Numerous physiological processes such as wakefulness and sleep, body temperature and blood pressure follow a regular 24-hour day / night rhythm. This rhythmicity of the internal circadian clock is controlled by a network of proteins and genes and can be influenced by light and meals. Disruptions of this sensitive system, for example due to jet lag or shift work, can promote overweight, insulin resistance and altered plasma lipid profiles and increase the risk of metabolic diseases such as type 2 diabetes.
Not only what and how, but also when
The team led by PD Dr. Olga Ramich, head of the research group “Molecular Nutritional Medicine“ at the German Institute of Human Nutrition Potsdam-Rehbrücke (DIfE), investigates the relationships between the internal circadian clock, meal composition and metabolic diseases. Ramich wanted to know exactly how the timing of a high carbohydrate meal compared to a high-fat meal would affect lipid metabolism and glycemic control. The research group analyzed the lipidome – that is, the set of all lipids in the plasma – in 29 non-obese, healthy men.
"Our results show very clearly that both meal composition and the timing of the meals during the day affect the plasma lipid profiles. For a third of all lipids, postprandial changes were dependent on whether the same meal was eaten in the morning or afternoon," said Ramich. Along with the plasma lipid profiles, insulin sensitivity also changed over the course of the day. "It is possible that the lipid patterns caused by the time of day may be the reason why our body reacts more sensitively to insulin in the morning than in the evening," the researcher explained.

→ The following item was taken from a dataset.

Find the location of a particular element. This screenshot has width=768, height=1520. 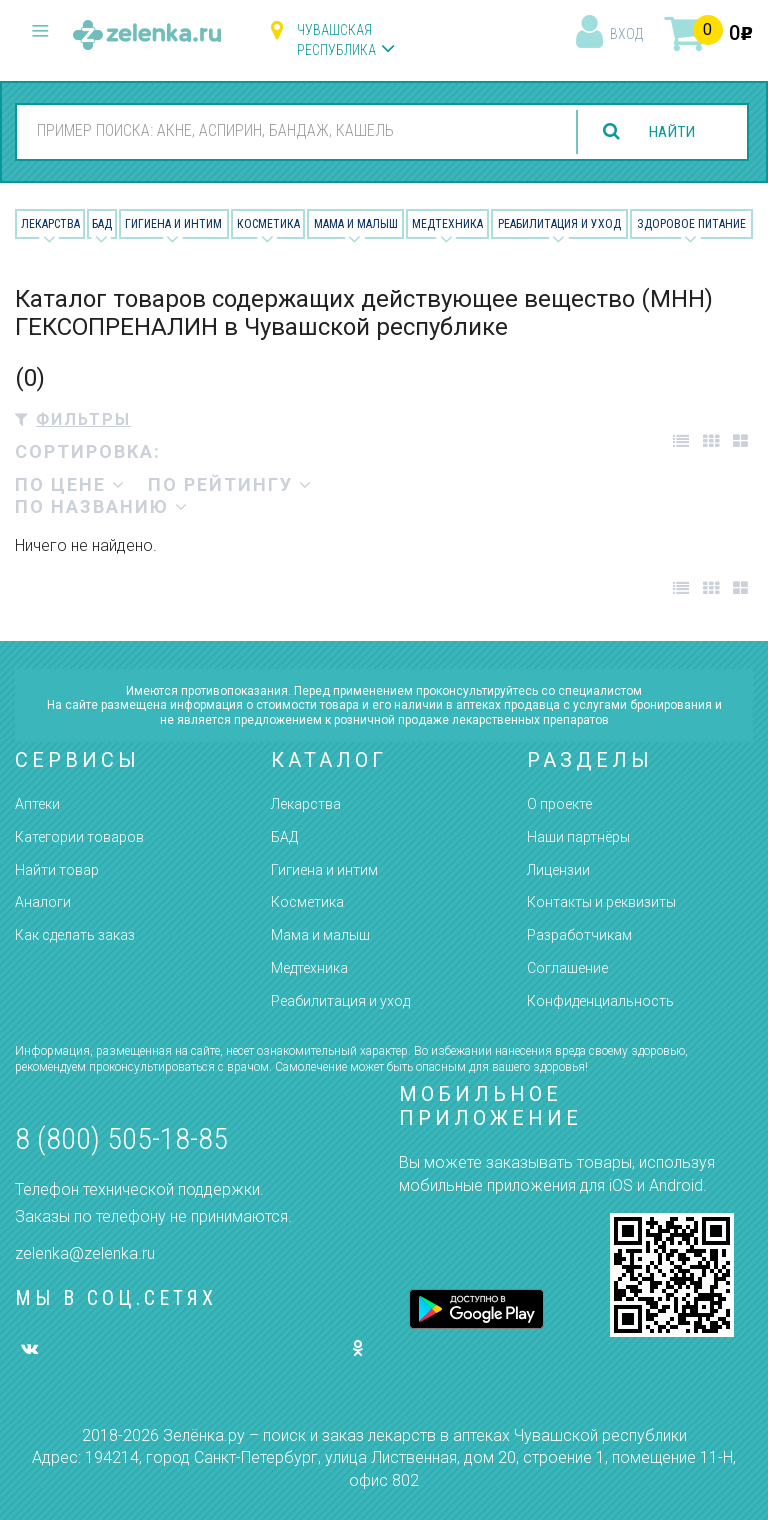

The study consisted of two four-week dietary intervention phases. In one phase, the study participants ate a high-carb meal in the morning and a high-fat meal in the afternoon and evening. During the other phase, there was an early high-fat meal and a late high-carbohydrate meal. At the end of each respective phase, an investigation day followed, during which the participants came to the outpatient study center at DIfE and consumed two meals – one at 9:00 am and the other at 3:40 pm. As per previous dietary intervention phase, these test meals were either high carb or high fat. The research team examined the lipids in the plasma and the genes in the adipose tissue of the participants before and after each test meal.

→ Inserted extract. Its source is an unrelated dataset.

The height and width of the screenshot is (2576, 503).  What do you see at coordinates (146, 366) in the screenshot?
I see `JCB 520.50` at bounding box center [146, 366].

Dynamic analysis via high throughput shotgun plasma lipidomics
The scientists analyzed a total of 672 lipids from 14 lipid classes in the plasma of the study participants. They used the new high-throughput shotgun plasma lipidomics method. This represents a premiere, because no research group until now has used this method for the analysis of lipid metabolism in a dietary intervention study with humans. “For us, such dynamic analyses of the human lipidome are a milestone. For the first time, we can now see exactly how the plasma lipid profiles change during the day and under the influence of different meals," said Ramich. In order to understand the mechanisms by which plasma lipids are regulated, the scientists also investigated the expression of lipid metabolism genes in adipose tissue.
Recommendations for meal timing?
The study provides new insights into the circadian mechanisms of human lipid metabolism regulation and its relation to glycemic control. "It's easy to imagine that knowing the right time of day for certain meals will also be incorporated into future nutritional strategies for the prevention of type 2 diabetes," said Ramich. However, further studies are needed to understand the intricate mechanisms of how the internal circadian clock interacts with lipid metabolism and thus possibly decreases insulin sensitivity.
Kessler, K., Gerl, M. J., Hornemann, S., Damm, M., Klose, C., Petzke, K. J., Kemper, M., Weber, D., Rudovich, N., Grune, T., Simons, K., Kramer, A., Pfeiffer, A. F. H., Pivovarova-Ramich, O.: Shotgun lipidomics discovered diurnal regulation of lipid metabolism linked to insulin sensitivity in non-diabetic men. J Clin Endocrinol Metab., dgz176 (2019)
The study was supported by grants from the German Research Foundation (DFG), the German Diabetes Association (DDG) and the German Center for Diabetes Research (DZD).